Figure 4: Prospectively acquired in-vivo data comparing (a) GRAPPA reconstructions of standard HASTE and the proposed VFA scheme. VFA reduces blurring and retains 83% SNR in comparison to standard HASTE. (b) HASTE reconstructed with GRAPPA and POCS partial Fourier, and the proposed VFA reconstructed with SENSE-LORAKS using the external calibration scan.

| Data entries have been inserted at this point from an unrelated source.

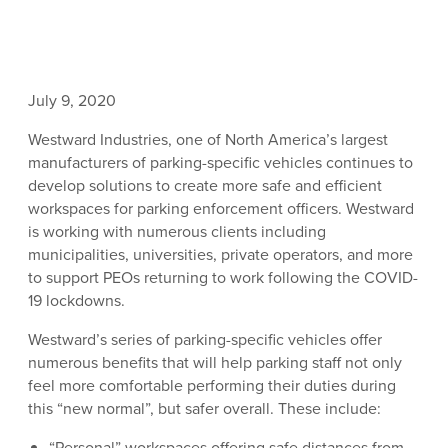
July 9, 2020
Westward Industries, one of North America’s largest
manufacturers of parking-specific vehicles continues to
develop solutions to create more safe and efficient
workspaces for parking enforcement officers. Westward
is working with numerous clients including
municipalities, universities, private operators, and more
to support PEOs returning to work following the COVID-
19 lockdowns.
Westward’s series of parking-specific vehicles offer
numerous benefits that will help parking staff not only
feel more comfortable performing their duties during
this “new normal”, but safer overall. These include:
“Personal” workspaces offering safe distances from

The reference scan allows prospective calibration of SENSE-LORAKS, and the proposed VFA regime acquired the entire stack of slices 2.3x faster than the standard HASTE.

Figure 5: Comparison between slice-by-slice GRAPPA, retrospective GRAPPA SMS, wave-encoded SMS and wave-LORAKS SMS. While slice-GRAPPA incurs some noise amplification, wave-LORAKS SMS produces cleaner images. Accounting for SAR associated with multi-band pulses in a prospective implementation, combining the proposed VFA technique with SMS could yield between 3-5x reduction in total scan time.